Shawna Cupples may not have a name that is instantly associable with the dark grimy gothic world she seems to represent so well in the music video for her breakthrough single ‘Dusk of Dawn.’ The track, from title to video, is trying to tell us all something about the reality of being a young girl in the modern commercialized world: we just have a hard time getting at what it is.

This is for the best, as a clear and direct approach would probably just feel cheesy and overt- like a top 40 cash grab. Cupples speaks on incoming dementia, clenched palms, and the traditional storytelling mechanic of finding your way and requesting some help you hardly expect to receive at all. It is a love song, at heart. But one that has not quite realized what love really is. This is all reflected in tears of blood, checkered unlit hallways, and mysterious notes under doors (a potential past love interest). The video confounds and mystifies, but this is necessary. Any other feeling, and we would feel bludgeoned over the head with the overt. I can only pray Shawna Cupples protrudes her feelings about the world in artistic sentiments white-washed in punishing guitar licks, dirty city streets, and a gorgeous voice signaling dementia and paranoia. I would expect nothing less.

The song and video does sort of conclude with a dizzying guitar solo and Cupples, borderline zombified and in serious distress, passing a note to herself- much cleaner and relaxed. If it is a suggestion of warning about the future, it is well done and remarkably odd.

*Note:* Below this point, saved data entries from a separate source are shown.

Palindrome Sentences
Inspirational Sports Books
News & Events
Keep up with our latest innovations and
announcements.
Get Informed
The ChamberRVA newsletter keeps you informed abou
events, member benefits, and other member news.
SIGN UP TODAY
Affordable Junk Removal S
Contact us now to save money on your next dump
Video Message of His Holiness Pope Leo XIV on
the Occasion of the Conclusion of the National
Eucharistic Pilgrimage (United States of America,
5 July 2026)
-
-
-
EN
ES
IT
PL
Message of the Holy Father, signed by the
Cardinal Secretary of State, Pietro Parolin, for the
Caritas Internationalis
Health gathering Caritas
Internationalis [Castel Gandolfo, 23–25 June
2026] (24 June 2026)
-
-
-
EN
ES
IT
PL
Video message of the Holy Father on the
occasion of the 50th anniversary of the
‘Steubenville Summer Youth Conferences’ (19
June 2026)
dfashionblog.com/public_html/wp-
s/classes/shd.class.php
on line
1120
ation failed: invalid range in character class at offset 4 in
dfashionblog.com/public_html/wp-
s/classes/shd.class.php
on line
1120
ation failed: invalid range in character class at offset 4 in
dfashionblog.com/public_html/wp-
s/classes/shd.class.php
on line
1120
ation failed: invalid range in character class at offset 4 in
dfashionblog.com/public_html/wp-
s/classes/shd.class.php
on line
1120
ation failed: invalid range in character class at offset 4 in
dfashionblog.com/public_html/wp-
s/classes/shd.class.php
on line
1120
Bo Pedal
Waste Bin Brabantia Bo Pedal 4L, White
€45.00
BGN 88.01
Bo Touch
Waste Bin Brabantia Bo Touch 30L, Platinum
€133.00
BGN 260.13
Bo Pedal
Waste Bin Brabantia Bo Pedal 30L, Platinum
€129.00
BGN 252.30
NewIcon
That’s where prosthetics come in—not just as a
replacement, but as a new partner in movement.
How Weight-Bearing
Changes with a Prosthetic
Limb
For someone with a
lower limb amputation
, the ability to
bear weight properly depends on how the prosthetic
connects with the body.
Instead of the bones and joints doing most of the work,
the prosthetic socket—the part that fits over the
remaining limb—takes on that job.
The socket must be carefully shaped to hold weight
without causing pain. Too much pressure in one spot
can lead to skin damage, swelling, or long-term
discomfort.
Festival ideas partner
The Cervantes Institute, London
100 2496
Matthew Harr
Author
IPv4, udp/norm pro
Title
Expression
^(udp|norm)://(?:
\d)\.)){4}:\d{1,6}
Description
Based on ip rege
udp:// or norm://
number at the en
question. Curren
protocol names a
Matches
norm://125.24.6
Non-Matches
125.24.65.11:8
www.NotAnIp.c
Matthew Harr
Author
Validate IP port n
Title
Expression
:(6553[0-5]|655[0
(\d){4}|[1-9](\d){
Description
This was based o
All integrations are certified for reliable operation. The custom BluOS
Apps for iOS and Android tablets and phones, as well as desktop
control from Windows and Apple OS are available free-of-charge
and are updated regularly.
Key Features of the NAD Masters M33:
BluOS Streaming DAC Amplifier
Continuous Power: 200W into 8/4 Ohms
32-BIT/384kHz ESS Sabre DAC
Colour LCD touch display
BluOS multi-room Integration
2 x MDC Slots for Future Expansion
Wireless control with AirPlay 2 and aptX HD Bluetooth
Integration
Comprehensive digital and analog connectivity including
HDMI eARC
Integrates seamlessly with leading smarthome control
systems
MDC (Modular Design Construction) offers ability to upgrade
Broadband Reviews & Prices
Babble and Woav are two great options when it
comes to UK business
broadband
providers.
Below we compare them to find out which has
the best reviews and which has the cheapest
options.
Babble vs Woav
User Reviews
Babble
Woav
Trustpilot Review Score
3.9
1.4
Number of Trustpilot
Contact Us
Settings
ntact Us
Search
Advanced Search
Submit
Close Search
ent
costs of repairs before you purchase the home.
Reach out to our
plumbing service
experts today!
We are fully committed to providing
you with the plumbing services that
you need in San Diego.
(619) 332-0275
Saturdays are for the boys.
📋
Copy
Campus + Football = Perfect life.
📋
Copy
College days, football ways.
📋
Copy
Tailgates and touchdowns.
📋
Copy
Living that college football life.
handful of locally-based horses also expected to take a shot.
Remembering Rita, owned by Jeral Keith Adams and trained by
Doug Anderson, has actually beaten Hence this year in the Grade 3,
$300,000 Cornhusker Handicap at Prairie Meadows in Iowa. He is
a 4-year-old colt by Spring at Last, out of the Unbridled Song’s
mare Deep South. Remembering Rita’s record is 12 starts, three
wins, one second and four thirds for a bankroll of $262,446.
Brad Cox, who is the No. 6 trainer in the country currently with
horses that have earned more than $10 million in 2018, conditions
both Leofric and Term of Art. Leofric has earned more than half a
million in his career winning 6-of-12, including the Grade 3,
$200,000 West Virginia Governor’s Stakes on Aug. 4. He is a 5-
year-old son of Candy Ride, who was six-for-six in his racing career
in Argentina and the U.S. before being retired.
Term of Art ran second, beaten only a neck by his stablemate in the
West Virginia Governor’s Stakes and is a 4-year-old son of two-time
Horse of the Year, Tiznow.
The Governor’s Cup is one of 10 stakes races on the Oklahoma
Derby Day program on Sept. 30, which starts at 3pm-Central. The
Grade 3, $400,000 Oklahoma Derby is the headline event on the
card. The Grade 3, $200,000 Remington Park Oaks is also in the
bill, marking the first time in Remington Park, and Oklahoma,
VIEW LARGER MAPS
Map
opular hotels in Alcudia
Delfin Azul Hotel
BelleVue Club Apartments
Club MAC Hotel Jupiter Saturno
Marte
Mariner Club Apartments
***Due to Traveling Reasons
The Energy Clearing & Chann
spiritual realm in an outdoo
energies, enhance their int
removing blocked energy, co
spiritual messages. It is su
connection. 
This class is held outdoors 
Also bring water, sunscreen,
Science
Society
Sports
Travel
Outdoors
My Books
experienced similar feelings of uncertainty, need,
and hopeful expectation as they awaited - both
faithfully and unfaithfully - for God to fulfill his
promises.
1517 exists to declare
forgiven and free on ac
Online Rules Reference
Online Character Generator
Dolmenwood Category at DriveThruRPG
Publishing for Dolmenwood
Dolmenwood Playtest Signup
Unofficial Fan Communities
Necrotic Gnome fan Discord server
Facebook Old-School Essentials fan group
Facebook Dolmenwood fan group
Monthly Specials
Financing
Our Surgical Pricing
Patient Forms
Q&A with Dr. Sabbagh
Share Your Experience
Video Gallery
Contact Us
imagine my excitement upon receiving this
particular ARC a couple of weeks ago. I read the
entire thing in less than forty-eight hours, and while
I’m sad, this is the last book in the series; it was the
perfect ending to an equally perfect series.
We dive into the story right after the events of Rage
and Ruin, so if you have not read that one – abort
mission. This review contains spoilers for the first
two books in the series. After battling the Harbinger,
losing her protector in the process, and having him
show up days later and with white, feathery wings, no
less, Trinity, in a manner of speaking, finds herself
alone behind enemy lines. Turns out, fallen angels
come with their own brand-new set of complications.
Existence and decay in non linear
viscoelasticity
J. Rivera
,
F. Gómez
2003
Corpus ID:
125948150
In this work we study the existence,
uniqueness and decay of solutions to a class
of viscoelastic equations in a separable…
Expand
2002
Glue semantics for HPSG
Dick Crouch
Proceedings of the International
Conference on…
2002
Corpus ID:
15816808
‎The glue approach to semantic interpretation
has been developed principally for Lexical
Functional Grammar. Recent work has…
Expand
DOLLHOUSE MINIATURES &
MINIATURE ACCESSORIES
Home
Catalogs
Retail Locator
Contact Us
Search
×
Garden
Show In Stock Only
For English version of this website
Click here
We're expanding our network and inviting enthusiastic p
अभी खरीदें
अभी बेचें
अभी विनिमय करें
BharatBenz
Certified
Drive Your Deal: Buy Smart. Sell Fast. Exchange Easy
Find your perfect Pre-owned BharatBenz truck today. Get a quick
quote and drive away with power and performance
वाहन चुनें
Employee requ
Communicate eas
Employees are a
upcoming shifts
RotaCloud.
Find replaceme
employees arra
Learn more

The video has some borderline sinister visual passages, accented by the broken voice of Cupples. I do not say broken in the sense that it is bad. It sounds peculiarly vulnerable, actually. Her voice sounds like the best of Shirley Manson from the 90’s band, Garbage. As a matter of fact, the instrumentation recalls Garbage’s best days circa-1996 when Version 2.0 was a smash hit of new-wave darkness and pseudo-metal. Cupples also sounds a bit like Flyleaf, while downplaying the cheesiness and holding onto a lot of those same lyrical approaches of sadness, despair, and the light at the end of the tunnel. Add in a little bit of the gothic tinge of Bat for Lashes and the punk energy of the Yeah Yeah Yeahs, and you have the concoction of a wonderfully talented artist who places visual deliverance and beautiful hostility over any groundbreaking musical ideas.

Shawna Cupples has her EP album Exordium available here. She is also intricately involved with the absolutely inspiring Life in LA Project, which continues to focus on improving community life in the City of Angels. I am always enamored by an artist who does something outside music with their, um, music, but we will leave that wondrous project for another day.